> Activity
Restate, word for word, the run of lines that starts at the line containing "04:18 PM EDT" and ends with the final line of the listing. Leave pictures out.
===== Material provided =====
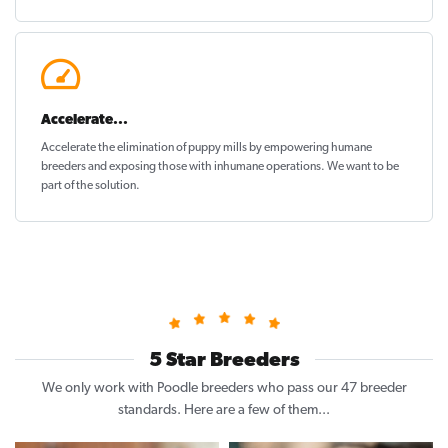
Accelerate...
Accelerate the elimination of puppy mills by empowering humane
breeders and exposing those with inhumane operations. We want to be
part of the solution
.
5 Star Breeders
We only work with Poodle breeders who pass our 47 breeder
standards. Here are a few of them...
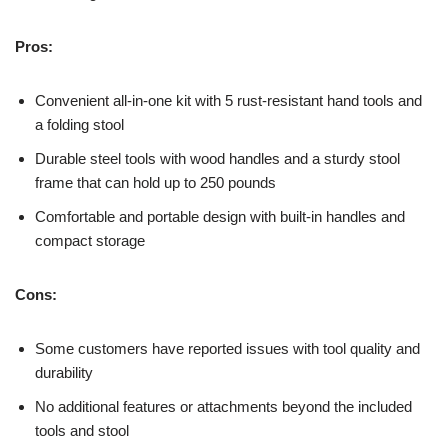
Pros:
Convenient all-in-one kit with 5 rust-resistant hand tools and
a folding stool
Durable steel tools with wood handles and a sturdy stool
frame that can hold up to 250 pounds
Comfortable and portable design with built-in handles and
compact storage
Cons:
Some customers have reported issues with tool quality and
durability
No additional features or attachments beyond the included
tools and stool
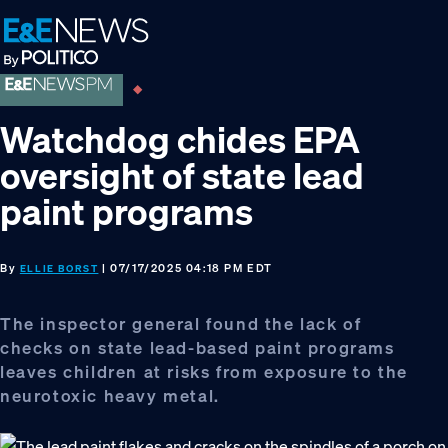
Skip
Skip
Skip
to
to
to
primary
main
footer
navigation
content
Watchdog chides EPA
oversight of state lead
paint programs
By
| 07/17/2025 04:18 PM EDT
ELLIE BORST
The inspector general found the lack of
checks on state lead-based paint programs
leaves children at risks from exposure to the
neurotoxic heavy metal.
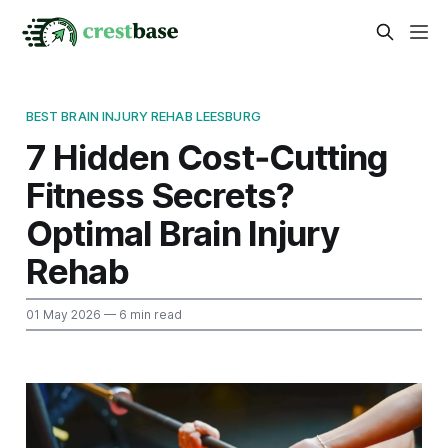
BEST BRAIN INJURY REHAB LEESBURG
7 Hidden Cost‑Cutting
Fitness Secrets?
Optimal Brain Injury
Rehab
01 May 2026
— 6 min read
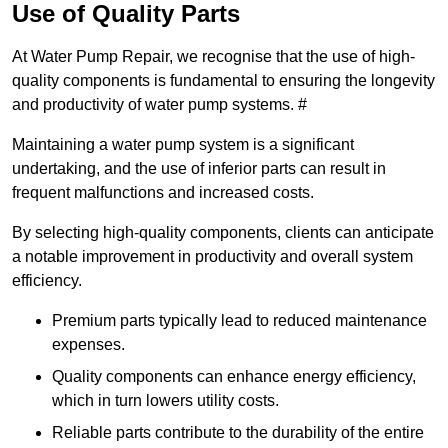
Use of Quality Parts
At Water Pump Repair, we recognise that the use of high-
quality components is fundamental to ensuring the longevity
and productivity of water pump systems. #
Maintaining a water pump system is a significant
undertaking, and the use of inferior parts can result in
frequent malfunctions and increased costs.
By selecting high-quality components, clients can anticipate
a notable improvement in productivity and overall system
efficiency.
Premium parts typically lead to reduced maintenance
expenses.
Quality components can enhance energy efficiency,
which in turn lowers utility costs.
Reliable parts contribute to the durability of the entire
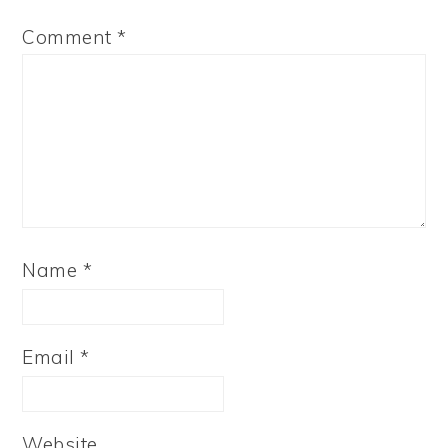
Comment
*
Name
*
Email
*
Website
=====
> Written response
| 07/17/2025 04:18 PM EDT
ELLIE BORST
The inspector general found the lack of
checks on state lead-based paint programs
leaves children at risks from exposure to the
neurotoxic heavy metal.
BEST BRAIN INJURY REHAB LEESBURG
7 Hidden Cost‑Cutting
Fitness Secrets?
Optimal Brain Injury
Rehab
01 May 2026
— 6 min read
Use of Quality Parts
At Water Pump Repair, we recognise that the use of high-
quality components is fundamental to ensuring the longevity
and productivity of water pump systems. #
Maintaining a water pump system is a significant
undertaking, and the use of inferior parts can result in
frequent malfunctions and increased costs.
By selecting high-quality components, clients can anticipate
a notable improvement in productivity and overall system
efficiency.
Premium parts typically lead to reduced maintenance
expenses.
Quality components can enhance energy efficiency,
which in turn lowers utility costs.
Reliable parts contribute to the durability of the entire
Comment
*
Name
*
Email
*
Website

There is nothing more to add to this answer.